Perché è importante?

La crisi del coronavirus ha colpito duramente tutta l’Europa. Ma il suo impatto economico ha colpito le donne più duramente degli uomini. Mentre all’inizio della crisi il lavoro delle donne negli ospedali, nelle strutture per l’infanzia e nei supermercati è stato applaudito sui balconi e ringraziato pubblicamente, le donne sono ancora drammaticamente sottopagate e stanno perdendo il lavoro molto più velocemente degli uomini. Molti di loro lavorano in “settori orientati al cliente” – turismo, eventi, alberghi, ristoranti, commercio al dettaglio, varie forme di terapia e molti altri settori che sono stati particolarmente colpiti dalla crisi. Già a marzo il numero di donne che hanno perso il lavoro è quasi cinque volte superiore a quello degli uomini. Inoltre, le donne svolgono la maggior parte del lavoro non retribuito aggiuntivo causato da scuole chiuse, strutture di assistenza all’infanzia, familiari malati e mense chiuse. In Germania è stato calcolato che i genitori insegnano ai loro figli tre ore al giorno a casa.
Nell’82% dei casi, per “genitori” si intendono le madri.
 
A causa di questo carico di lavoro supplementare in casa, le donne non hanno quasi mai il tempo di partecipare al dibattito pubblico. Un articolo su Nature e alcuni primi studi sulla produzione accademica durante la sospensione del COVID mostrano che durante la crisi della corona, durante la sospensione del COVID, le donne accademiche hanno presentato alle riviste scientifiche solo la metà dei lavori di ricerca rispetto al 2019, mentre i loro colleghi maschi hanno aumentato la loro produzione. Le donne hanno meno tempo che mai per investire nella loro carriera – mentre l’aumento della disoccupazione lascia alle aziende un’ampia scelta di uomini.

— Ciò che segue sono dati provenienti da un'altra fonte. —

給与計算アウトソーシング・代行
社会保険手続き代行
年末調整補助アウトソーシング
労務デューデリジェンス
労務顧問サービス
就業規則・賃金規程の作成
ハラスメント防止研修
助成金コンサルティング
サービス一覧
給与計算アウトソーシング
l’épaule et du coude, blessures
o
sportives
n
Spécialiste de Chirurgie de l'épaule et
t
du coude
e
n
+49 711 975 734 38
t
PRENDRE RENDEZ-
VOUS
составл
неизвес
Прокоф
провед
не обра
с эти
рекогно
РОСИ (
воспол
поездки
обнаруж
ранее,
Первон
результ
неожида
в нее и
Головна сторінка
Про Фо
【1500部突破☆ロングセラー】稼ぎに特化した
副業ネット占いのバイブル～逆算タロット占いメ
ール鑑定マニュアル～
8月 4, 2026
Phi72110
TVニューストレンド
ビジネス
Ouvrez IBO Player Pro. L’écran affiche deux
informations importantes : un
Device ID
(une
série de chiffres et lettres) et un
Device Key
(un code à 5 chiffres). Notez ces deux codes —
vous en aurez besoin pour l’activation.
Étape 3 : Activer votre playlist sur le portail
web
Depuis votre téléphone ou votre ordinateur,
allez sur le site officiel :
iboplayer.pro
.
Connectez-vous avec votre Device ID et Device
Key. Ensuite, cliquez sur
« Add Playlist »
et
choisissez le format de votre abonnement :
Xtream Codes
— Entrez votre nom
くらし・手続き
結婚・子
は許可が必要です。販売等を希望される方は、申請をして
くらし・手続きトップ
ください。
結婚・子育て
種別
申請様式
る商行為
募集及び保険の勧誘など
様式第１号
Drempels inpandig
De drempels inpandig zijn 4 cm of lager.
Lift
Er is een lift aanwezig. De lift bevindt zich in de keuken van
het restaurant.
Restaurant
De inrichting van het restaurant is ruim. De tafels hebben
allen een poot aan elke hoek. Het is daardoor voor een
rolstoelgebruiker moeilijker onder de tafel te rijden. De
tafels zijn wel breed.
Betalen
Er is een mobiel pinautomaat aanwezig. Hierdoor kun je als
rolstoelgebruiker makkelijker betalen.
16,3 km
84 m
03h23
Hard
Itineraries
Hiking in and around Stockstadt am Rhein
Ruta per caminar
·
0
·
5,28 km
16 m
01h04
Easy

Ciò renderà ancora più difficile per le donne salire a livelli decisionali più elevati.
La crisi della Corona minaccia di diventare una crisi enorme per il reddito delle donne, il loro reddito di tutta la vita, le pensioni, la partecipazione generale e il potere nella società.  Ora è il momento di trasformare questo momento in un’opportunità per promuovere la parità tra i sessi.
Sosteniamo l’iniziativa franco-tedesca per il previsto fondo di ricostruzione dell’UE e le auguriamo un ampio sostegno.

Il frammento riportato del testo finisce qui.